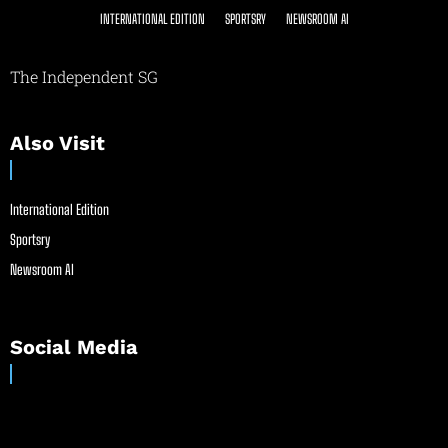
INTERNATIONAL EDITION
SPORTSRY
NEWSROOM AI
The Independent SG
Also Visit
International Edition
Sportsry
Newsroom AI
Social Media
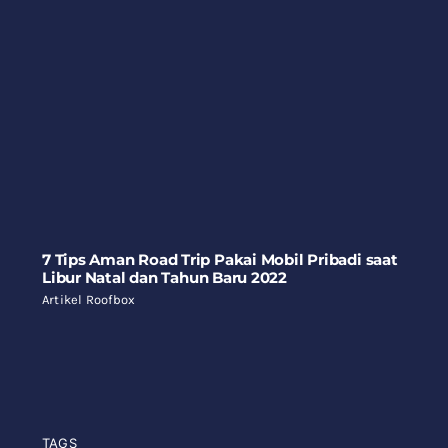
7 Tips Aman Road Trip Pakai Mobil Pribadi saat
Libur Natal dan Tahun Baru 2022
Artikel Roofbox
TAGS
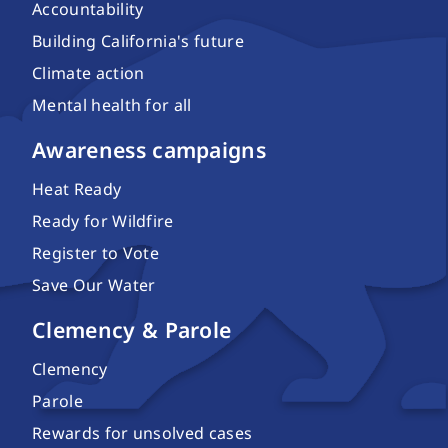
Accountability
Building California's future
Climate action
Mental health for all
Awareness campaigns
Heat Ready
Ready for Wildfire
Register to Vote
Save Our Water
Clemency & Parole
Clemency
Parole
Rewards for unsolved cases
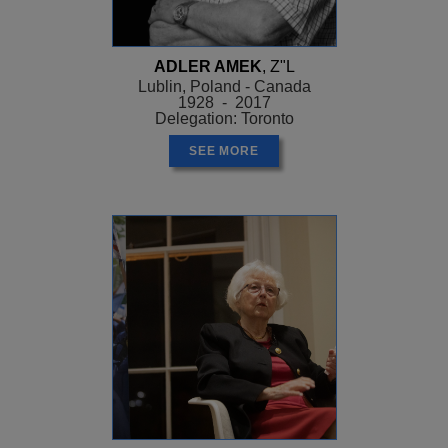
ADLER AMEK
, Z"L
Lublin, Poland - Canada
1928 - 2017
Delegation: Toronto
SEE MORE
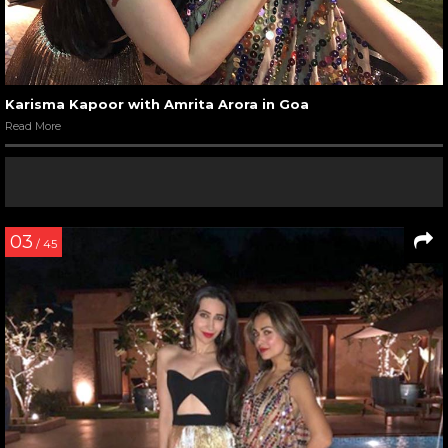
Karisma Kapoor with Amrita Arora in Goa
Read More
03
/ 45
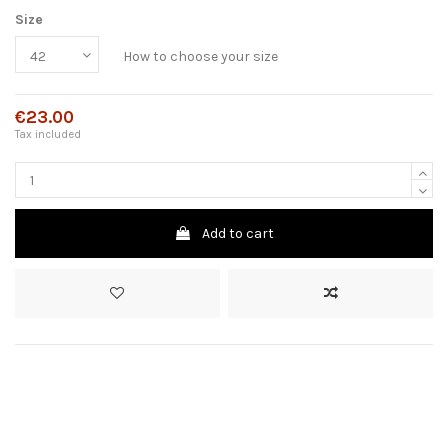
Size
How to choose your size
€23.00
Tax included
Add to cart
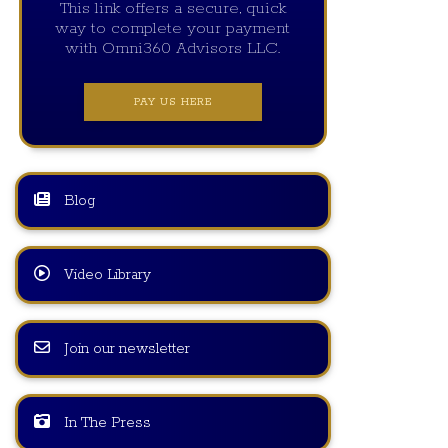
This link offers a secure, quick
way to complete your payment
with Omni360 Advisors LLC.
PAY US HERE
Blog
Video Library
Join our newsletter
In The Press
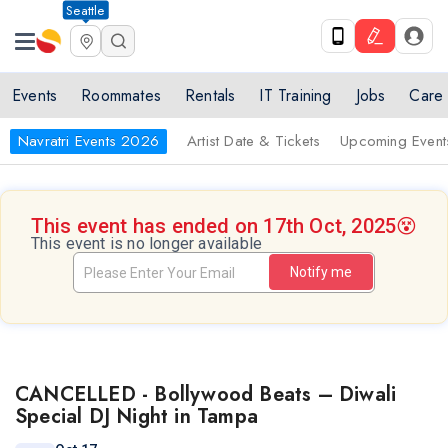
Seattle
Events
Roommates
Rentals
IT Training
Jobs
Care
Navratri Events 2026
Artist Date & Tickets
Upcoming Event
This event has ended on 17th Oct, 2025
😵
This event is no longer available
Notify me
CANCELLED - Bollywood Beats – Diwali
Special DJ Night in Tampa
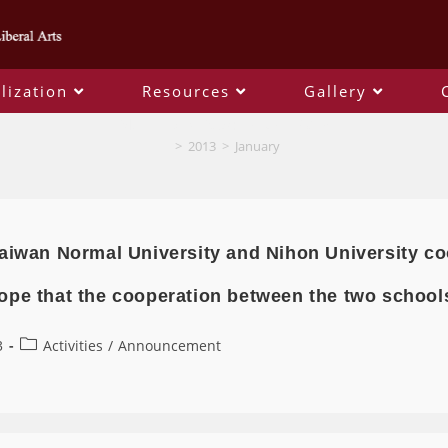
lization
Resources
Gallery
Monthly Archives: January 2013
>
2013
>
January
aiwan Normal University and Nihon University co
ope that the cooperation between the two schools
3
Activities
/
Announcement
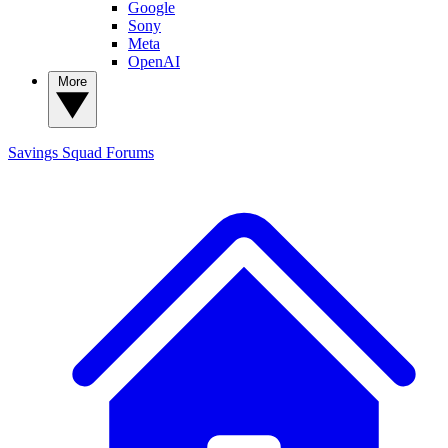
Google
Sony
Meta
OpenAI
More
Savings Squad
Forums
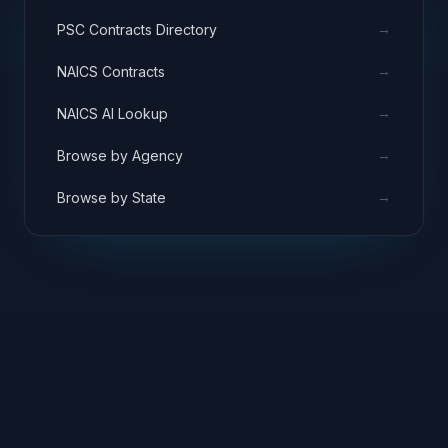
→
PSC Contracts Directory
→
NAICS Contracts
→
NAICS AI Lookup
→
Browse by Agency
→
Browse by State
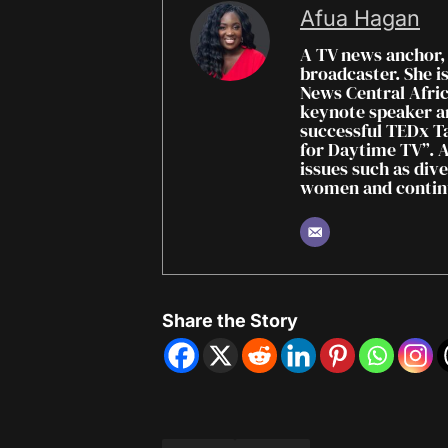
Afua Hagan
A TV news anchor,
broadcaster. She i
News Central Africa
keynote speaker a
successful TEDx Ta
for Daytime TV”. A
issues such as dive
women and continu
Share the Story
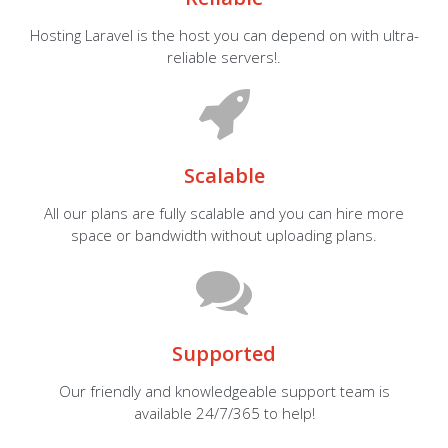
Hosting Laravel is the host you can depend on with ultra-
reliable servers!.
Scalable
All our plans are fully scalable and you can hire more
space or bandwidth without uploading plans.
Supported
Our friendly and knowledgeable support team is
available 24/7/365 to help!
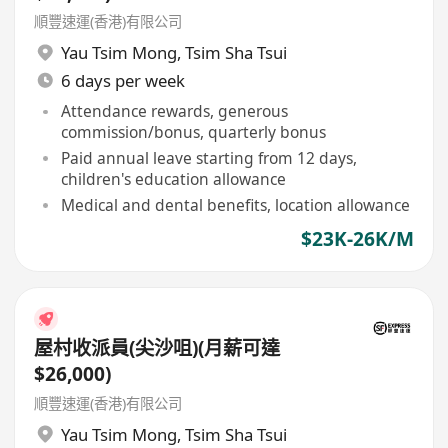
順豐速運(香港)有限公司
Yau Tsim Mong
,
Tsim Sha Tsui
6 days per week
Attendance rewards, generous
commission/bonus, quarterly bonus
Paid annual leave starting from 12 days,
children's education allowance
Medical and dental benefits, location allowance
$23K-26K/M
屋村收派員(尖沙咀)(月薪可達
$26,000)
順豐速運(香港)有限公司
Yau Tsim Mong
,
Tsim Sha Tsui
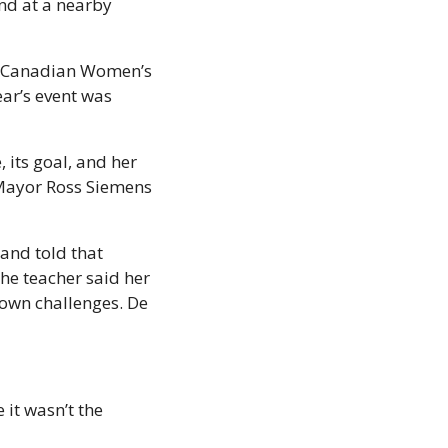
d at a nearby 
e Canadian Women’s 
ar’s event was 
its goal, and her 
Mayor Ross Siemens 
and told that 
he teacher said her 
own challenges. De 
 it wasn’t the 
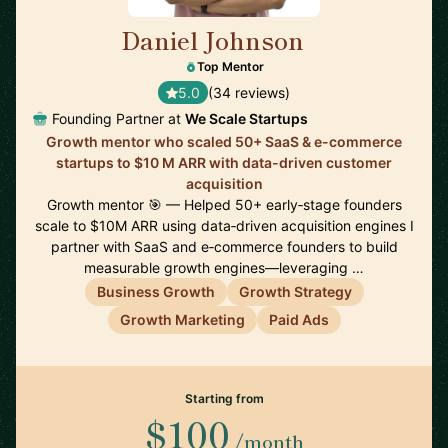
Daniel Johnson
🇬🇧
Top Mentor
5.0
(34 reviews)
Founding Partner at
We Scale Startups
Growth mentor who scaled 50+ SaaS & e-commerce
startups to $10 M ARR with data-driven customer
acquisition
Growth mentor 🎯 — Helped 50+ early‑stage founders
scale to $10M ARR using data‑driven acquisition engines I
partner with SaaS and e‑commerce founders to build
measurable growth engines—leveraging …
Business Growth
Growth Strategy
Growth Marketing
Paid Ads
Starting from
$100
/month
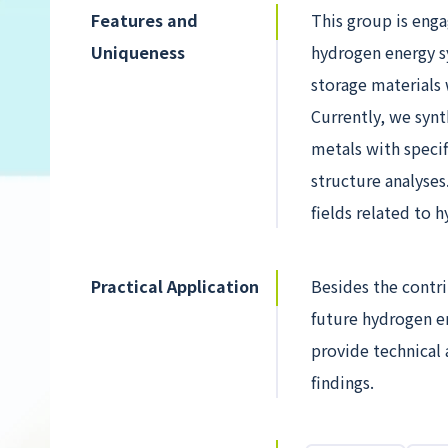
Features and
This group is enga
Uniqueness
hydrogen energy s
storage materials 
Currently, we synt
metals with specif
structure analyses
fields related to h
Practical Application
Besides the contri
future hydrogen e
provide technical
findings.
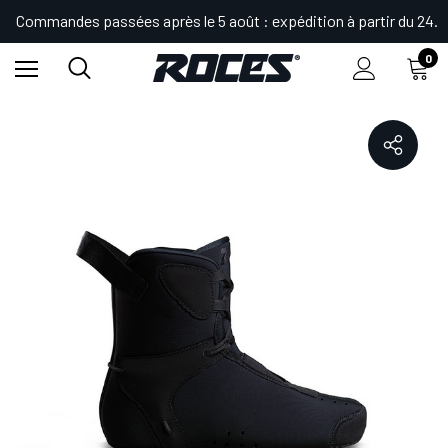
Commandes passées après le 5 août : expédition à partir du 24.
0
Accueil
Shop
Patins
KIT RL1 LINER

================

EXERCISE OBJECTIVE:
Every line above should be returned word for word, with the pictures left behind.

EXPECTED OUTPUT:
INTERNATIONAL EDITION
SPORTSRY
NEWSROOM AI
The Independent SG
Also Visit
International Edition
Sportsry
Newsroom AI
Social Media
7 Tips Aman Road Trip Pakai Mobil Pribadi saat
Libur Natal dan Tahun Baru 2022
Artikel Roofbox
TAGS
Accountability
Building California's future
Climate action
Mental health for all
Awareness campaigns
Heat Ready
Ready for Wildfire
Register to Vote
Save Our Water
Clemency & Parole
Clemency
Parole
Rewards for unsolved cases
ADLER AMEK
, Z"L
Lublin, Poland - Canada
1928 - 2017
Delegation: Toronto
SEE MORE
Karisma Kapoor with Amrita Arora in Goa
Read More
03
/ 45
Size
How to choose your size
€23.00
Tax included
Add to cart
This link offers a secure, quick
way to complete your payment
with Omni360 Advisors LLC.
PAY US HERE
Blog
Video Library
Join our newsletter
In The Press
Seattle
Events
Roommates
Rentals
IT Training
Jobs
Care
Navratri Events 2026
Artist Date & Tickets
Upcoming Event
This event has ended on 17th Oct, 2025
😵
This event is no longer available
Notify me
CANCELLED - Bollywood Beats – Diwali
Special DJ Night in Tampa
lization
Resources
Gallery
Monthly Archives: January 2013
>
2013
>
January
aiwan Normal University and Nihon University co
ope that the cooperation between the two schools
3
Activities
/
Announcement
Google
Sony
Meta
OpenAI
More
Savings Squad
Forums
→
PSC Contracts Directory
→
NAICS Contracts
→
NAICS AI Lookup
→
Browse by Agency
→
Browse by State
Afua Hagan
A TV news anchor,
broadcaster. She i
News Central Africa
keynote speaker a
successful TEDx Ta
for Daytime TV”. A
issues such as dive
women and continu
Share the Story
Hosting Laravel is the host you can depend on with ultra-
reliable servers!.
Scalable
All our plans are fully scalable and you can hire more
space or bandwidth without uploading plans.
Supported
Our friendly and knowledgeable support team is
available 24/7/365 to help!
順豐速運(香港)有限公司
Yau Tsim Mong
,
Tsim Sha Tsui
6 days per week
Attendance rewards, generous
commission/bonus, quarterly bonus
Paid annual leave starting from 12 days,
children's education allowance
Medical and dental benefits, location allowance
$23K-26K/M
屋村收派員(尖沙咀)(月薪可達
$26,000)
順豐速運(香港)有限公司
Yau Tsim Mong
,
Tsim Sha Tsui
d at a nearby 
e Canadian Women’s 
ar’s event was 
its goal, and her 
Mayor Ross Siemens 
and told that 
he teacher said her 
own challenges. De 
 it wasn’t the 
Daniel Johnson
🇬🇧
Top Mentor
5.0
(34 reviews)
Founding Partner at
We Scale Startups
Growth mentor who scaled 50+ SaaS & e-commerce
startups to $10 M ARR with data-driven customer
acquisition
Growth mentor 🎯 — Helped 50+ early‑stage founders
scale to $10M ARR using data‑driven acquisition engines I
partner with SaaS and e‑commerce founders to build
measurable growth engines—leveraging …
Business Growth
Growth Strategy
Growth Marketing
Paid Ads
Starting from
$100
/month
Features and
This group is enga
Uniqueness
hydrogen energy s
storage materials 
Currently, we synt
metals with specif
structure analyses
fields related to h
Practical Application
Besides the contri
future hydrogen e
provide technical
findings.
Commandes passées après le 5 août : expédition à partir du 24.
0
Accueil
Shop
Patins
KIT RL1 LINER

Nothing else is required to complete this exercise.